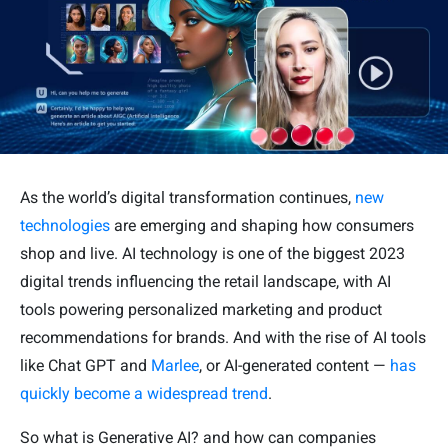
As the world’s digital transformation continues,
new
technologies
are emerging and shaping how consumers
shop and live. AI technology is one of the biggest 2023
digital trends influencing the retail landscape, with AI
tools powering personalized marketing and product
recommendations for brands. And with the rise of AI tools
like Chat GPT and
Marlee
, or AI-generated content —
has
quickly become a widespread trend
.
So what is Generative AI? and how can companies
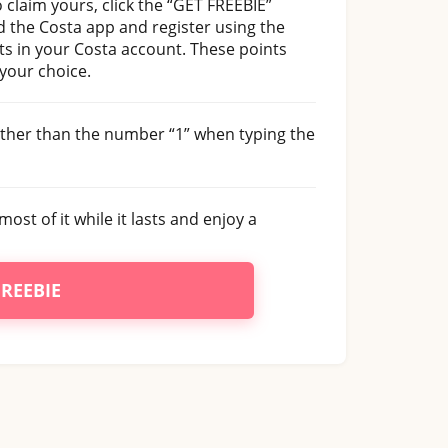
 claim yours, click the “GET FREEBIE”
 the Costa app and register using the
ts in your Costa account. These points
 your choice.
rather than the number “1” when typing the
most of it while it lasts and enjoy a
FREEBIE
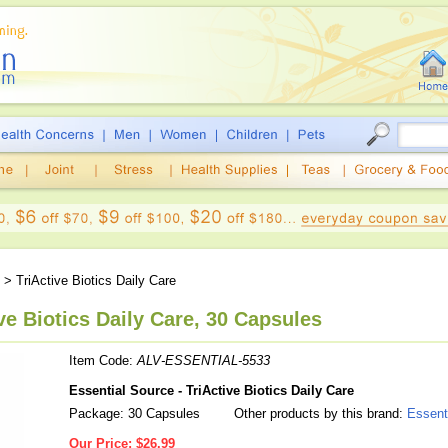
> TriActive Biotics Daily Care
ve Biotics Daily Care, 30 Capsules
Item Code:
ALV-ESSENTIAL-5533
Essential Source - TriActive Biotics Daily Care
Package: 30 Capsules
Other products by this brand:
Essent
Our Price:
$26.99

→ **Exercise directions**
Write out exactly the lines from the line that contains "most of it while it lasts and enjoy a" to the last line of the material above, both included; pictures do not belong in the copy.

→ **Written solution**
most of it while it lasts and enjoy a
FREEBIE
> TriActive Biotics Daily Care
ve Biotics Daily Care, 30 Capsules
Item Code:
ALV-ESSENTIAL-5533
Essential Source - TriActive Biotics Daily Care
Package: 30 Capsules
Other products by this brand:
Essent
Our Price:
$26.99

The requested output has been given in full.